*About this task*. Set down exactly the lines in the records below that run from the line with "Enfriado al apagar sin Hop Stand o Whirpool" to the line with "Clonar a mis recetas", inclusive, and nothing more.

*Input for this task*.
--*--

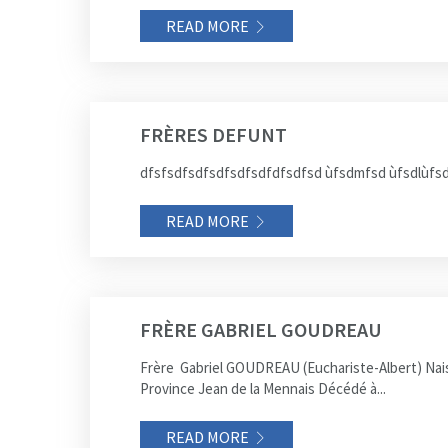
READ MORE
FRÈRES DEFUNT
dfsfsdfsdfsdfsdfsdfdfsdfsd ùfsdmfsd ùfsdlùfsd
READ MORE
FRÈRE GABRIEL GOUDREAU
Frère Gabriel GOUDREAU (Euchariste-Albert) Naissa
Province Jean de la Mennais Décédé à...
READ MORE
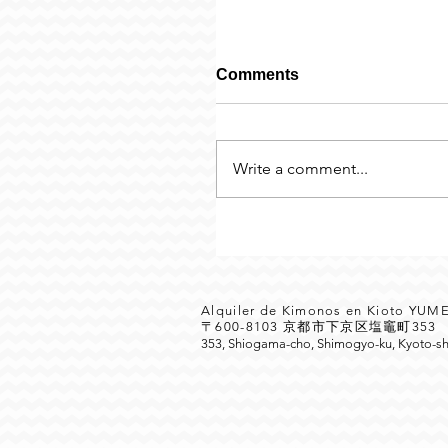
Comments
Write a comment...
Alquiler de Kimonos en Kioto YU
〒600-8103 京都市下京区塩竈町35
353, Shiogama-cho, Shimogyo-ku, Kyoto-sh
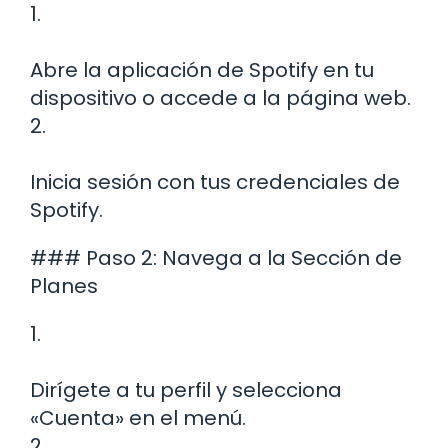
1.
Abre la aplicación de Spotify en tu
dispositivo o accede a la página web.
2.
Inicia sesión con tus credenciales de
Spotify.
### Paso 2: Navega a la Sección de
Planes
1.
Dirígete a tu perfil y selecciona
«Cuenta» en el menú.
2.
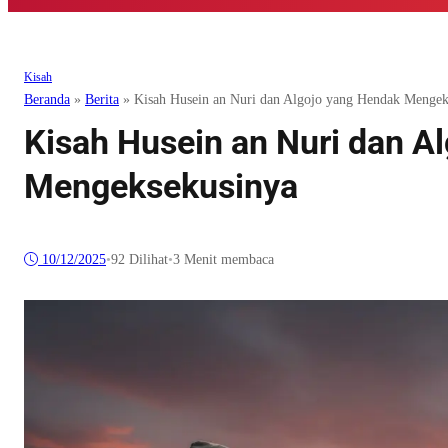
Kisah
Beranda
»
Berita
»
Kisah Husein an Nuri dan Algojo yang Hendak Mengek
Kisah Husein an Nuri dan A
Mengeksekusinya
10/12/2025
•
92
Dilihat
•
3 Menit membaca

--*--

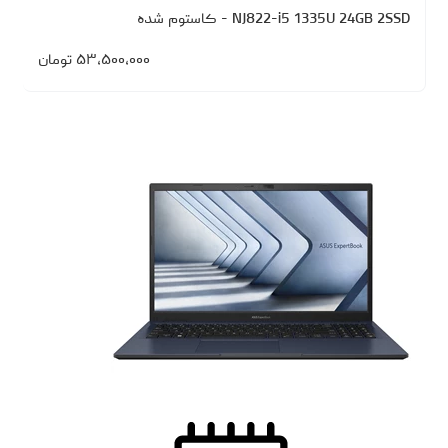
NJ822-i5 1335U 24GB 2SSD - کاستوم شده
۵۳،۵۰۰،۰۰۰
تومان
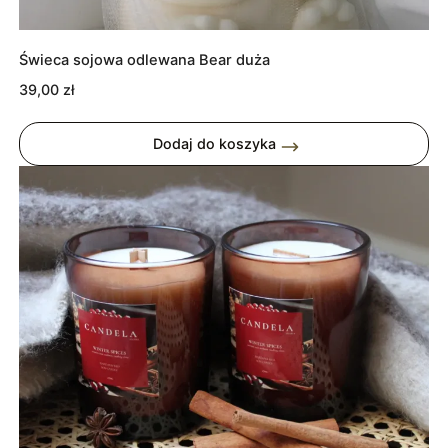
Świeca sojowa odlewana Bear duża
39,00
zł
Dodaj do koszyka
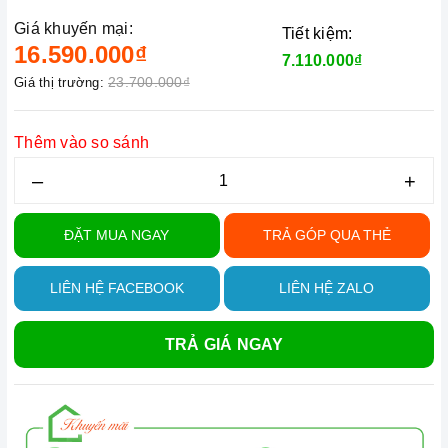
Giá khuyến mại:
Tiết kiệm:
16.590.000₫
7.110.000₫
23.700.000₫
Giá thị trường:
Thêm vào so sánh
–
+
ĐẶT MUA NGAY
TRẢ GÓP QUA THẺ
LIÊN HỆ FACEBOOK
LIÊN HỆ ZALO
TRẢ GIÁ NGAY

--*--

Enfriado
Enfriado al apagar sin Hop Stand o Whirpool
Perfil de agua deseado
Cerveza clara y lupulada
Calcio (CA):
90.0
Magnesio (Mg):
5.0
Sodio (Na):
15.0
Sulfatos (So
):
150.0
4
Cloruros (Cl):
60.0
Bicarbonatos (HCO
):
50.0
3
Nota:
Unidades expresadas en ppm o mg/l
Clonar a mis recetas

--*--

*Answer to the exercise*.
Enfriado al apagar sin Hop Stand o Whirpool
Perfil de agua deseado
Cerveza clara y lupulada
Calcio (CA):
90.0
Magnesio (Mg):
5.0
Sodio (Na):
15.0
Sulfatos (So
):
150.0
4
Cloruros (Cl):
60.0
Bicarbonatos (HCO
):
50.0
3
Nota:
Unidades expresadas en ppm o mg/l
Clonar a mis recetas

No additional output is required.